Volant de-ci, de-là, nivelant le sol, créant des objets géométriques, donnant naissance à un paysage, nous suivons l’avatar qui élabore dans le temps sur la scène virtuelle une maquette numérique. Utilisant les outils de modélisation mis à la disposition dans le monde virtuel, Robbie Dingo, dans la temporalité de sa démarche, modélise l’espace jusqu’à évoquer la toile du maître.
Ce film d’animation explore le passage d’une perspective bidimensionnelle de l’image à sa transposition dans l’espace virtuel tridimensionnel. Nous remontons le temps, le processus s’inverse, l’image du tableau se libère de sa planéité pour venir s’inscrire dans l’espace virtuel comme le paysage peint que voyait en 1889 Vincent Van Gogh. Ainsi, nous trouvons la possibilité de voyager dans le lieu des formes d’une composition d’un espace pictural.
Robbie Dingo fait ici dialoguer deux espaces de compositions radicalement opposés dans leurs natures. La peinture, d’une part, est un espace de composition plat, solide, régi par le traitement expressif d’un support matériel : le tableau.
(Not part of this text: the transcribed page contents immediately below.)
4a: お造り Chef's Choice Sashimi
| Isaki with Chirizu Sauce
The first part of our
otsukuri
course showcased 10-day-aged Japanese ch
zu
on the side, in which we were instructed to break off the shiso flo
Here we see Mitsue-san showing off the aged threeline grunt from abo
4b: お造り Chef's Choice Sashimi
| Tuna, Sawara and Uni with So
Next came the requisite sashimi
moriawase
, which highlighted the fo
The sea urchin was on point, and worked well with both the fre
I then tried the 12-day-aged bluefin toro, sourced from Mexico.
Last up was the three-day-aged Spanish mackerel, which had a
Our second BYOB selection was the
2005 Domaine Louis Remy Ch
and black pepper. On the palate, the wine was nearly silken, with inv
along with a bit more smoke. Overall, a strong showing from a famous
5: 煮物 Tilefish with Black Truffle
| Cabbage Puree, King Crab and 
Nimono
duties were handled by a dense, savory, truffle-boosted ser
D’autre part en exploitant la composition de l’espace virtuel, il montre combien celui-ci s’organise dans un rapport physique, fait d’espaces, d’objets géométriques, d’agencements spatiaux sur un territoire pour recréer un univers.
En opérant ce déplacement, l’artiste donne à la composition du paysage de Van Gogh une « second vie », celle d’une dimension autre, temporelle, celle d’un processus de fabrication, mais également spatiale, celle de son inscription physique dans un lieu virtuel, un support tridimensionnel. Il donne naissance à un objet spatial dans l’environnement virtuel, en quelques sortes à un environnement virtuel qui n’était qu’une peinture de paysage onirique.
Malgré le travail réalisé, cette reconstitution tridimensionnelle n’a pas été conservée sur Second Life car le terrain sur lequel avait été reconstruit le village de Saint-Rémy-de-Provence n’appartenait pas à Robbie Dingo. L’artiste a donc dû céder la place à un autre paysage. Entre documentaire et fiction, ce Machinima est la seule trace venant témoigner d’une œuvre en train de se faire, éphémère, maintenant disparue. L’œuvre devient document, l’expérience du temps de l’espace virtuel devient film.
L’environnement virtuel nous montre combien il est un espace flexible, fictionnel mais également fragile, temporaire où peuvent éclore puis disparaître des formes aussi rapidement qu’elles furent inventées. Le support pictural, lui, se fige , capture dans sa matière les formes pour accompagner l’image à travers le temps.